What is wrong with standard HTTP response status codes? 503 Service Unavailable comes to mind. HTTP clients should already be able to handle that without writing any code special to your API.
Now, if the service is likely to be unavailable frequently and it is expensive for the client to discover that but cheap for the server, then it might be appropriate to have a separate 'health check' URL that can quickly let the client know that the service is available (at the time of the GET on the health check URL).
It is not necessary most of the time. At least when it returns simple true or false. It just makes client code more complicated because it has to call one more method. Even if your client received active=true from service, next useful call may still fail. Let you client make the calls that they need during normal execution and have them handle network, timeout and HTTP errors correctly. Very useful pattern for such cases is called Circuit Breaker.

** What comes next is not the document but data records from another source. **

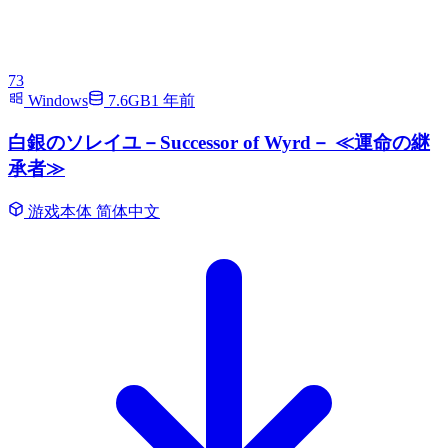
73
Windows
7.6GB
1 年前
白銀のソレイユ－Successor of Wyrd－ ≪運命の継
承者≫
游戏本体
简体中文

The reasons where status check may be useful:
If all the normal calls are considered to be expensive there may be an advantage in first calling lightweight status-check method (just to avoid expensive call).
Service can have different statuses and client can change its behavior depending on these statuses.
It might also be worth looking into stateful protocols like XMPP.
With web services it is considered a good practice to batch several service calls into one message to reduce a number of remote calls. Is there any way to do this with RESTful services?
If you really need to batch, Http 1.1 supports a concept called HTTP Pipelining that allows you to send multiple requests before receiving a response. Check it out here
I don't see how batching requests makes any sense in REST. Since the URL in a REST-based service represents the operation to perform and the data on which to perform it, making batch requests would seriously break the conceptual model.
An exception would be if you were performing the same operation on the same data multiple times. In this case you can either pass in multiple values for a request parameter or encode this repetition in the body (however this would only really work for PUT or POST). The Gliffy REST API supports adding multiple users to the same folder via
POST /folders/ROOT/the/folder/name/users?userId=56&userId=87&userId=45
which is essentially:
PUT /folders/ROOT/the/folder/name/users/56
PUT /folders/ROOT/the/folder/name/users/87
PUT /folders/ROOT/the/folder/name/users/45
As the other commenter pointed out, paging results from a GET can be done via request parameters:
GET /some/list/of/resources?startIndex=10&pageSize=50
if the REST service supports it.
I agree with Darrel Miller. HTTP already supports HTTP Pipelining, plus HTTP supports keep alive letting you stream multiple HTTP operations concurrently down the same socket to avoid having to wait for the responses before streaming new requests to the server etc.
So with HTTP pipelining and keep alive you get the effect of batching while using the same underlying REST API - so there's usually no need for another REST API to your service
The team with Astoria made good use of multi-part mime to send a batch of calls. Different from pipelining as the multi-part message can infer the intent of an atomic operation. Seems rather elegant.
Original blog post explaining
rational
MSDN Documentation
Of course there is a way but it would require server-side support. There is no magical one size fits all methodology that I know of.